Rather than replicate the authors’ description of these early cities, I will give links to sites describing them. These have good descriptions, with maps and photographs of the sites and objects found there. Here I give only limited discussion focused on political arrangements as described by the authors.
The earliest large settlements we know about now are in Ukraine, founded 6-7,000 years ago and occupied for hundreds of years. Here’s a description of one called Nebelivka.
This article agrees with Graber and Wengrow that there is no evidence of a central authority, or rulers or large wealth or class disparities. The settlement seems to have some form of self-government, possibly through communal meetings at the assembly houses. The article also notes that other excavators think the sites were not occupied year round. Instead they think it was used part of the year, or regularly by groups of pilgrims.

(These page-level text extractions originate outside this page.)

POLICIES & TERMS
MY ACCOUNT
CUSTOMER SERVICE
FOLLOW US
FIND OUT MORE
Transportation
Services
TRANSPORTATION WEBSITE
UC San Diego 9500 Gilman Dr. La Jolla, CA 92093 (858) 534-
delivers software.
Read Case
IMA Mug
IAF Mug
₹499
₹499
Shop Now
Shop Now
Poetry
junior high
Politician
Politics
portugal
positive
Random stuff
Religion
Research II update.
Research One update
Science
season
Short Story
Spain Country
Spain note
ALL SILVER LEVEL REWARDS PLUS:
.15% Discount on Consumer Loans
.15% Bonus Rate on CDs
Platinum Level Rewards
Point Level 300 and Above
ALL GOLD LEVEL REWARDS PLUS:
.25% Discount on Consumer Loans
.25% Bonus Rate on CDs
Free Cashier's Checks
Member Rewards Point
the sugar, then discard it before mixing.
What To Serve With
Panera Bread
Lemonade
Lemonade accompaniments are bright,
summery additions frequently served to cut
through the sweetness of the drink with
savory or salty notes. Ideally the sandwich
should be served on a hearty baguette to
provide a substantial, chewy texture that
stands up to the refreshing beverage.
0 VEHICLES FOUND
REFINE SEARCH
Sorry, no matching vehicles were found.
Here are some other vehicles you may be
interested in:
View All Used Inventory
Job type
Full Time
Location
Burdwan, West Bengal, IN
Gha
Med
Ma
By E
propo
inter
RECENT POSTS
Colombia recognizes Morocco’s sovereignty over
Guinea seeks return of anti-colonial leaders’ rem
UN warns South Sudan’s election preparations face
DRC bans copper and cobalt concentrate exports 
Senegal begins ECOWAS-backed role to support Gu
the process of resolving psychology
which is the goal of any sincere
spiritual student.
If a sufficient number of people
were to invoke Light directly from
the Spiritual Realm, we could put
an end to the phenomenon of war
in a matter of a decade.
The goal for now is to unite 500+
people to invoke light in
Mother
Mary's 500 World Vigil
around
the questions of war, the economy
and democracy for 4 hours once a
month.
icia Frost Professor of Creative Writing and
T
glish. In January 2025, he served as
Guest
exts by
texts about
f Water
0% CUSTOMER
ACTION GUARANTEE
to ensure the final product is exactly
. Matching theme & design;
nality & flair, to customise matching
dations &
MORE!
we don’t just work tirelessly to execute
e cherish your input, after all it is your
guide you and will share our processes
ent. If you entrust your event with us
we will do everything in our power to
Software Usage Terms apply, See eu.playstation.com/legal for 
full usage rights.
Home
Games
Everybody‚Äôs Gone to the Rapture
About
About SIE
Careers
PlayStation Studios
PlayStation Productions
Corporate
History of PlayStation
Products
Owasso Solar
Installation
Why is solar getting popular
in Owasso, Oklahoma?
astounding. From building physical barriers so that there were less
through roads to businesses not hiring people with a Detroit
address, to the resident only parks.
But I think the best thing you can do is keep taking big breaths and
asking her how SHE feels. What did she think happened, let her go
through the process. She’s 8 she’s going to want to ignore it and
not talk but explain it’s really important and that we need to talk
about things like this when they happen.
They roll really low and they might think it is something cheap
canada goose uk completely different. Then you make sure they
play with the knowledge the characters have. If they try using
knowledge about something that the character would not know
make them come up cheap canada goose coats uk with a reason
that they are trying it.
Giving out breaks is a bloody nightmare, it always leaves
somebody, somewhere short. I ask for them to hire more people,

Uruk is thought to be the first large city in Mesopotamia. There are settlements there dating back to at least 5000 BCE, and the city emerges around 3500 BCE. The city and the kingdoms associated with it, Assyria and Babylonia, are mentioned in the Bible, a fact that led 19th Century archaeologists to search for them. Here’s a long Wikipedia entry on Uruk, worth reviewing just for the pictures.
Graeber and Wengrow claim that the earliest incarnations of Uruk were not monarchies. They base that assertion on the lack of the visible signs of monarchies: “palaces, aristocratic burials and royal inscriptions, along with defensive walls for cities and organized militia to guard them.” P. 298. These do begin to appear later, around 2800 BCE. This seems to conflict with the Wiki entry, which is based on a Sumerian document dated around 2800, the Sumerian King List. It may be that a lot of the early history of this area mixes myth and fact. Some of it reminds me of The Epic of Gilgamesh, and it may be that the early histories are attempts to justify the monarchy.
We know a lot about Uruk because they developed cuneiform script around 3500 BCE. Excavators have found vast amounts of written material, enough to form a good idea of the social organization of the city. It appears that there were local councils and councils of elders and other groups, so that everyone had some kind of representation. These councils continued in different forms long after kings took over the primary role of rulers.
Mohenjo-daro is a city on the Indus River in Pakistan. It dates back to about 2600 BCE, and was abandoned about 800 years later. There are pictures and description in this Wikipedia entry. There are two levels in the city. The most striking building here is a gigantic pool located on raised brick structure in the upper part of the city. You can see it in this short National Geograpphic video.
There isn’t much evidence of wealth inequality in the early part of the city’s history. Graeber and Wengrow tell us that there is no evidence of wealth or power in the upper city. In the lower city we find jewelry and other signs of wealth everywhere, and not concentrated in a few sites. There are also tools and craft equipment all over the lower town, but not in the upper town.
The upper town seems to be focused on the baths and other public buildings. The authors speculate that the people who lived the residents sought purity rather than wealth or power. They suggest that residents of the upper town constituted a proto-caste, a precursor to the Brahmin caste, and that the residents of the lower town were grouped into other castes. They say there is no evidence for kings or other charismatic leaders in this town or in the other towns in the area. They speculate that these cities had some form of communal governance.
Eventually the townspeople moved to the higher level. Apparently a few people began to accumulate great wealth, as the later residences on the upper level are grander, and have craft spaces attached. And then the city was abandoned.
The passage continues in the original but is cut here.